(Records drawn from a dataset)

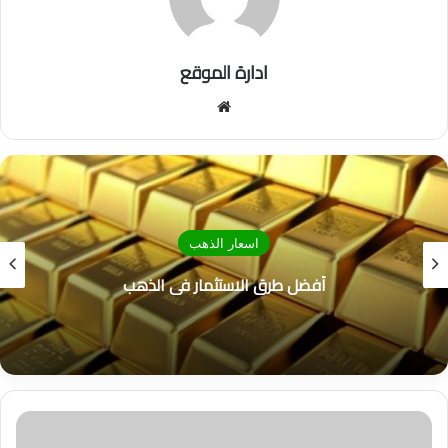
ادارة الموقع
موق
ع
الوي
ب
اسعار الذهب
أفضل طرق الاستثمار في الذهب
م
ص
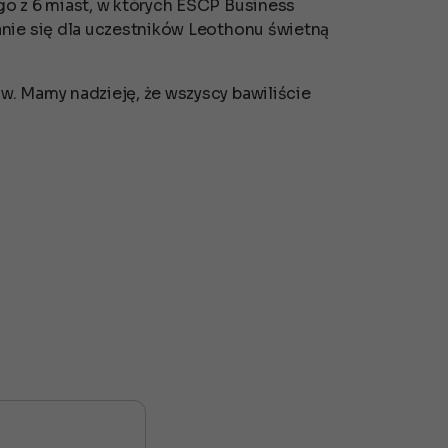
go z 6 miast, w których ESCP Business
anie się dla uczestników Leothonu świetną
w. Mamy nadzieję, że wszyscy bawiliście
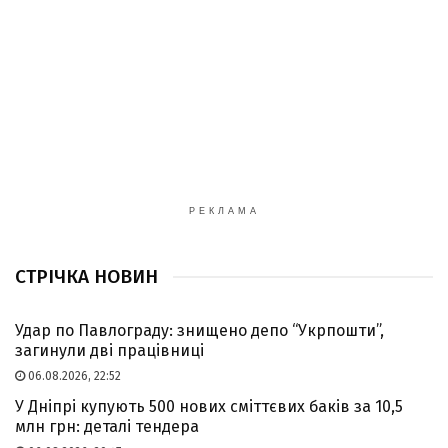
РЕКЛАМА
СТРІЧКА НОВИН
Удар по Павлограду: знищено депо “Укрпошти”,
загинули дві працівниці
06.08.2026, 22:52
У Дніпрі купують 500 нових сміттєвих баків за 10,5
млн грн: деталі тендера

▶ [Task to carry out]
For this exercise, find all lines in the records containing the word "الذهب" and copy them.

▶ [Exercise result]
اسعار الذهب
أفضل طرق الاستثمار في الذهب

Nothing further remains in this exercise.